Jeff Wasch, Philadelphia
$100K visas
There’s no question that many American-born medical professionals would rather work in urban areas where they and their families can enjoy the amenities that large cities offer and their children can choose from a wide range of schools to attend. For years, foreign-born medical professionals have been filling positions in undesirable locales across rural America. President Donald Trump just levied a $100,000 H-1B visa application fee on foreign-born medical professionals, among others. If Nephrology Associates of the Carolinas closes because it cannot hire enough doctors, its dialysis patients will need to travel one hour each way to Charlotte, N.C., three times a week. I wonder if these dialysis patients in a city where residents overwhelmingly voted for President Trump now regret their 2024 vote.
Paul L. Newman, Merion Station
Balance of powers
According to analysts, the oral arguments heard recently by the U.S. Supreme Court in Trump v. Slaughter give clear indication that the majority intends to gut/overturn the governing precedent (the Humphrey’s Executor v. United States decision) that restrains executive authority over independent agency heads. This will solidify the “unitary executive.” The reins will be removed, and Donald Trump will consider there to be no remaining limits. He will remove any Fed governor, Securities and Exchange Commission commissioner, or, for that matter, even common civil servants as he sees fit, without repercussions.
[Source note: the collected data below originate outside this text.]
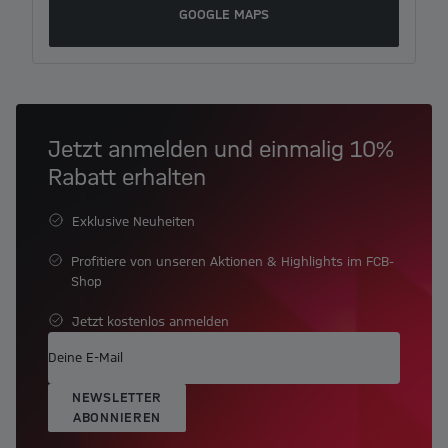
GOOGLE MAPS
Jetzt anmelden und einmalig 10%
Rabatt erhalten
Exklusive Neuheiten
Profitiere von unseren Aktionen & Highlights im FCB-
Shop
Jetzt kostenlos anmelden
NEWSLETTER
ABONNIEREN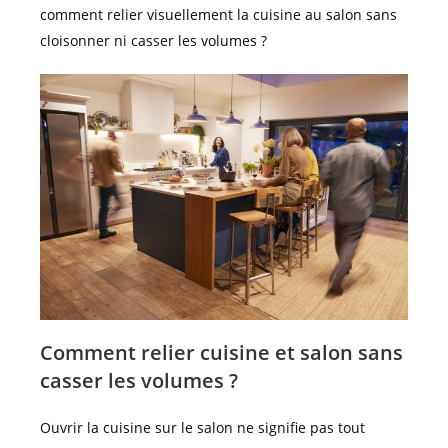
comment relier visuellement la cuisine au salon sans
cloisonner ni casser les volumes ?
Comment relier cuisine et salon sans
casser les volumes ?
Ouvrir la cuisine sur le salon ne signifie pas tout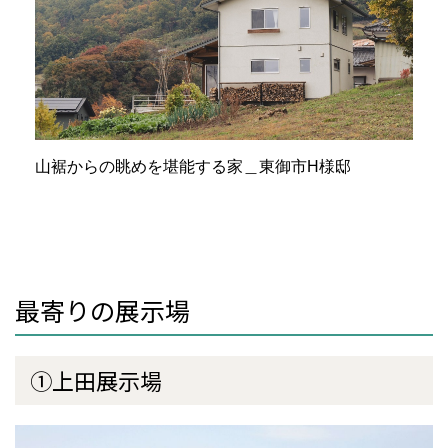
山裾からの眺めを堪能する家＿東御市H様邸
最寄りの展示場
①上田
展示場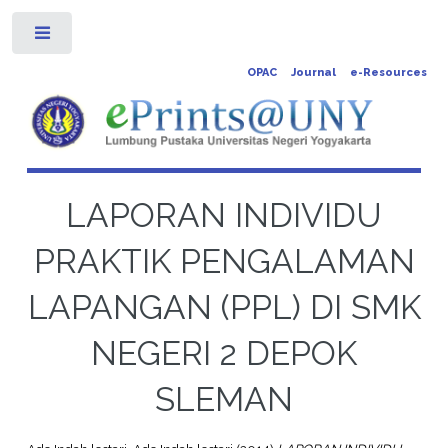
Toggle
OPAC
Journal
e-Resources
LAPORAN INDIVIDU
PRAKTIK PENGALAMAN
LAPANGAN (PPL) DI SMK
NEGERI 2 DEPOK
SLEMAN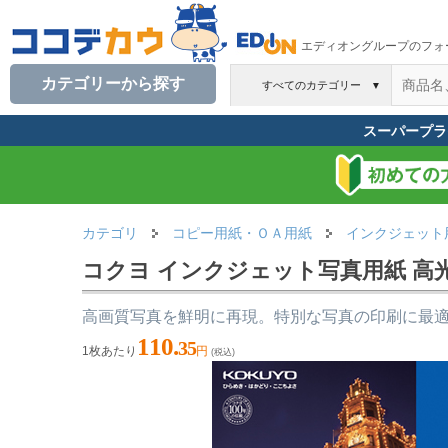
エディオングループのフォ
カテゴリーから探す
すべてのカテゴリー
▼
スーパープラ
カテゴリ
コピー用紙・ＯＡ用紙
インクジェット
コクヨ インクジェット写真用紙 高光沢厚手
高画質写真を鮮明に再現。特別な写真の印刷に最
110.
35
1枚あたり
円
(税込)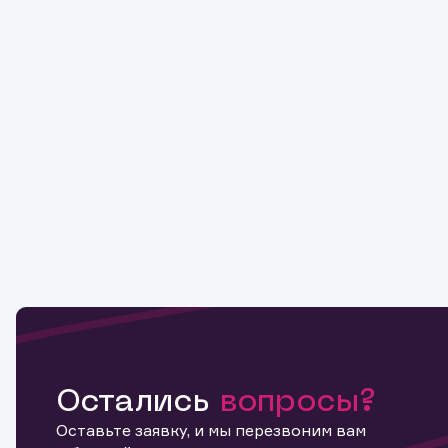
Остались
вопросы?
Оставьте заявку, и мы перезвоним вам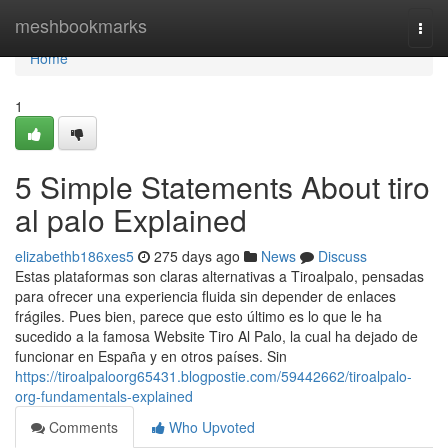
Home
meshbookmarks
Togg
navi
Home
1
5 Simple Statements About tiro
al palo Explained
elizabethb186xes5
275 days ago
News
Discuss
Estas plataformas son claras alternativas a Tiroalpalo, pensadas
para ofrecer una experiencia fluida sin depender de enlaces
frágiles. Pues bien, parece que esto último es lo que le ha
sucedido a la famosa Website Tiro Al Palo, la cual ha dejado de
funcionar en España y en otros países. Sin
https://tiroalpaloorg65431.blogpostie.com/59442662/tiroalpalo-
org-fundamentals-explained
Comments
Who Upvoted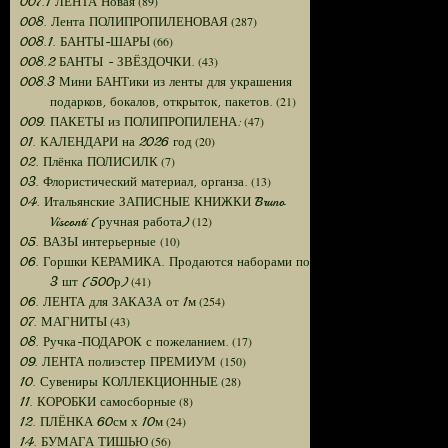
(89)
007.1 ЛЕНТА Новая
(287)
008. Лента ПОЛИПРОПИЛЕНОВАЯ
(66)
008.1. БАНТЫ-ШАРЫ
(43)
008.2 БАНТЫ - ЗВЁЗДОЧКИ.
008.3 Мини БАНТики из ленты для украшения
(21)
подарков, бокалов, открыток, пакетов.
(47)
009. ПАКЕТЫ из ПОЛИПРОПИЛЕНА:
(20)
01. КАЛЕНДАРИ на 2026 год
(7)
02. Плёнка ПОЛИСИЛК
(13)
03. Флористический материал, органза.
04. Итальянские ЗАПИСНЫЕ КНИЖКИ Bruno
(12)
Visconti (ручная работа)
(10)
05. ВАЗЫ интерьерные
06. Горшки КЕРАМИКА. Продаются наборами по
(41)
3 шт (500р)
(254)
06. ЛЕНТА для ЗАКАЗА от 1м
(43)
07. МАГНИТЫ
(17)
08. Ручка-ПОДАРОК с пожеланием.
(150)
09. ЛЕНТА полиэстер ПРЕМИУМ
(28)
10. Сувениры КОЛЛЕКЦИОННЫЕ
(8)
11. КОРОБКИ самосборные
(24)
12. ПЛЁНКА 60см х 10м
(56)
14. БУМАГА ТИШЬЮ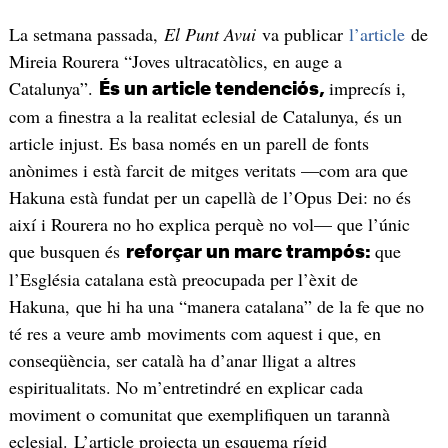
La setmana passada,
El Punt Avui
va publicar
l’article
de
Mireia Rourera “Joves ultracatòlics, en auge a
Catalunya”.
imprecís i,
És un article tendenciós,
com a finestra a la realitat eclesial de Catalunya, és un
article injust. Es basa només en un parell de fonts
anònimes i està farcit de mitges veritats —com ara que
Hakuna està fundat per un capellà de l’Opus Dei: no és
així i Rourera no ho explica perquè no vol— que l’únic
que busquen és
que
reforçar un marc trampós:
l’Església catalana està preocupada per l’èxit de
Hakuna, que hi ha una “manera catalana” de la fe que no
té res a veure amb moviments com aquest i que, en
conseqüència, ser català ha d’anar lligat a altres
espiritualitats. No m’entretindré en explicar cada
moviment o comunitat que exemplifiquen un tarannà
eclesial. L’article projecta un esquema rígid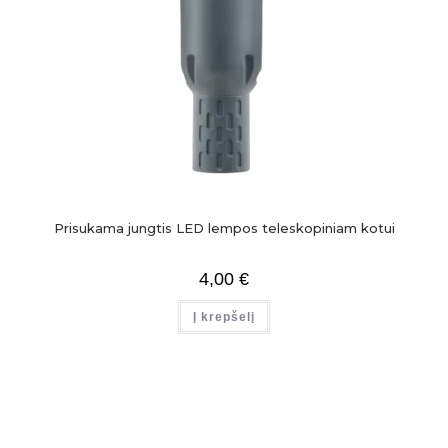
Prisukama jungtis LED lempos teleskopiniam kotui
4,00
€
Į krepšelį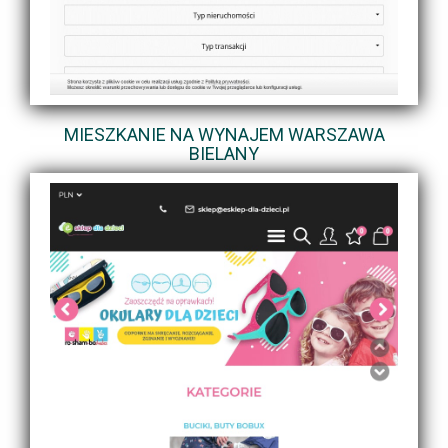
MIESZKANIE NA WYNAJEM WARSZAWA
BIELANY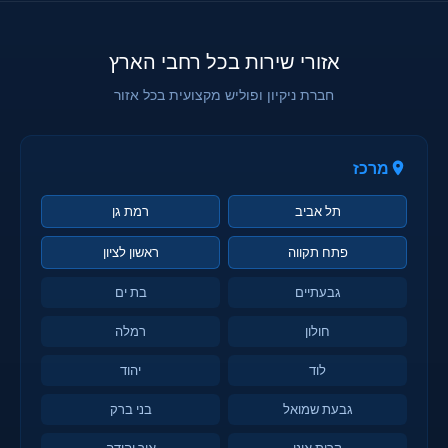
אזורי שירות בכל רחבי הארץ
חברת ניקיון ופוליש מקצועית בכל אזור
מרכז
תל אביב
רמת גן
פתח תקווה
ראשון לציון
גבעתיים
בת ים
חולון
רמלה
לוד
יהוד
גבעת שמואל
בני ברק
קרית אונו
אור יהודה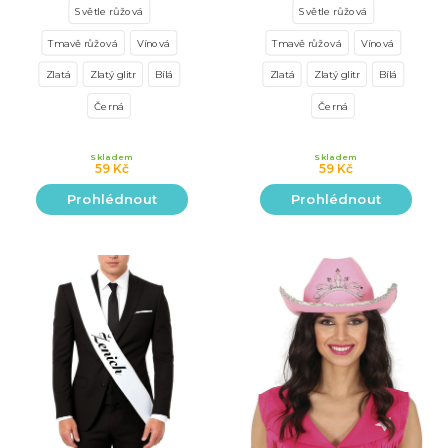
Světle růžová
Světle růžová
Tmavě růžová
Vínová
Tmavě růžová
Vínová
Zlatá
Zlatý glitr
Bílá
Zlatá
Zlatý glitr
Bílá
Černá
Černá
Skladem
Skladem
59 Kč
59 Kč
Prohlédnout
Prohlédnout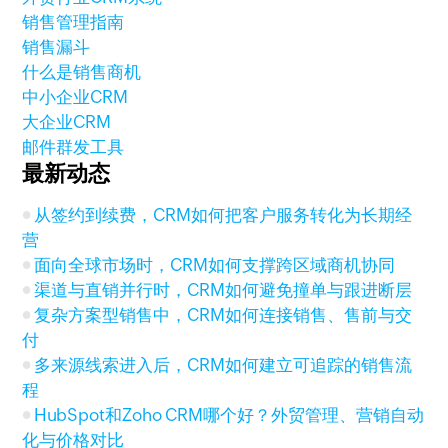
销售管理指南
销售漏斗
什么是销售商机
中小企业CRM
大企业CRM
邮件群发工具
最新动态
从签约到续费，CRM如何把客户服务转化为长期经
营
面向全球市场时，CRM如何支撑跨区域商机协同
渠道与直销并行时，CRM如何避免撞单与跟进断层
复杂方案型销售中，CRM如何连接销售、售前与交
付
多来源线索进入后，CRM如何建立可追踪的销售流
程
HubSpot和Zoho CRM哪个好？外贸管理、营销自动
化与价格对比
Historians should note Dec. 8, 2025, as the date that marks the end of our system of government as we have till this point understood it. Justice Samuel Alito acknowledged as much in a sarcastically phrased question. The salient question for America’s future is whether his sarcasm was because he does not believe there will be harm, even given the breadth of this decision, or was the sarcasm because he simply doesn’t care? Political ideology currently seems to trump considerations of justice or tradition. The court clearly seemed to indicate it is going to eliminate the balance of powers insofar as it restrains the executive. I suppose it is somewhat understandable that the Founding Fathers did not explicitly spell everything out in detail. There seemed to be some presumption that honor and gentlemanly decorum would prevent outcomes such as we see today. And as quaint and naive as that may have been even then, how could the intervening generations have been so naive as not to have foreseen this downside potential, and responded appropriately with more explicit legislative restrictions? Even in my lifetime, since Kent State, Richard Nixon, and Iran-Contra, how could we have continued forward with such naivete, having never explicitly delineated the constitutional limits of executive power? How could we have been so stupid?
W.B. Yeats certainly saw this coming: “Things fall apart; the centre cannot hold … The best lack all conviction, while the worst are full of passionate intensity.”
Michael Cahill, Phoenixville
Grand old flag
So the city’s Department of Public Property “aims to replace each flag twice a year,” and “shift crews perform a weekly check”? I must be driving the wrong Parkway. The flags I’m seeing look like they were the originals hung during the Bicentennial in 1976. Some look like they fail to reflect decades-old regime changes. The folks at public property need to check their maps, adjust their GPS systems, and reverse their binoculars. Some of the Parkway flags are looking mighty sad.